South Lakeland saw the biggest hike, with 45 more claims made, although the total of 370 represents just 0.6 per cent of the district’s population.

Carlisle again was hit hard, with 30 more claims made compared to the previous month, representing 1.9 per cent of the population.

A total of 1,235 are now unemployed in the district, which has seen a 100 increase in claims in the past two months.

Allerdale also saw an increase of 15, taking the total to 1,720 (three per cent) while Eden saw a rise of just five, taking the total to 325 (one per cent).

The figures for Copeland remained the same at 1,325 (3.2 per cent) while Barrow saw a drop of 10, with a total of 965 (2.3 per cent).

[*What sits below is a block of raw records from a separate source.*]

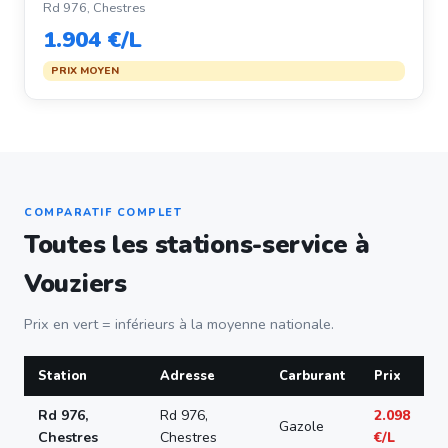
Rd 976, Chestres
1.904 €/L
PRIX MOYEN
COMPARATIF COMPLET
Toutes les stations-service à
Vouziers
Prix en vert = inférieurs à la moyenne nationale.
Station
Adresse
Carburant
Prix
Rd 976,
Rd 976,
2.098
Gazole
Chestres
Chestres
€/L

The continued rise is partly down to the shift to Universal Credit, which meant that some people would be recorded in the figures despite being in some form of work.

The controversial Universal Credit system has now been rolled out across all of Cumbria’s Jobcentre Plus offices.

However, while some are now fully on Universal Credit, others are still claiming “legacy” benefits, which include Jobseekers Allowance along with working tax and child tax credits.

Unemployment in the North West stands at four per cent, with just over 75 per cent of the population in some form of work, according to the ONS.

Nationally, there were an estimated 1.37 million unemployed people recorded between September and November and an estimated 32.53m people in work for the same period, representing an estimated 75.8 per cent of the population – the highest since comparable estimates began in 1971.

The ONS’ head of labour market David Freeman said: “The share of the workforce looking for work and unable to find it remains at its lowest for over 40 years, helped by a record number of job vacancies.

“Wage growth continues to outpace inflation, which fell back slightly in the latest month.”

In response, Jon Boys, labour market economist at the CIPD, said while the UK labour market remained “robust” the figures for September to November were “halcyon days” when Government guidance was that a no deal Brexit was unlikely.

He added: “The figures can be seen as good news for employees as the tight labour market is feeding into real pay growth.

"With inflation forecast to be lower than previously expected pay growth is likely to continue into 2019.

“In the absence of productivity growth to fund it, paying staff more is a strategy that can’t be used indefinitely.

"Businesses should consider retention and training of their current workforce to raise productivity and fill skills gaps.”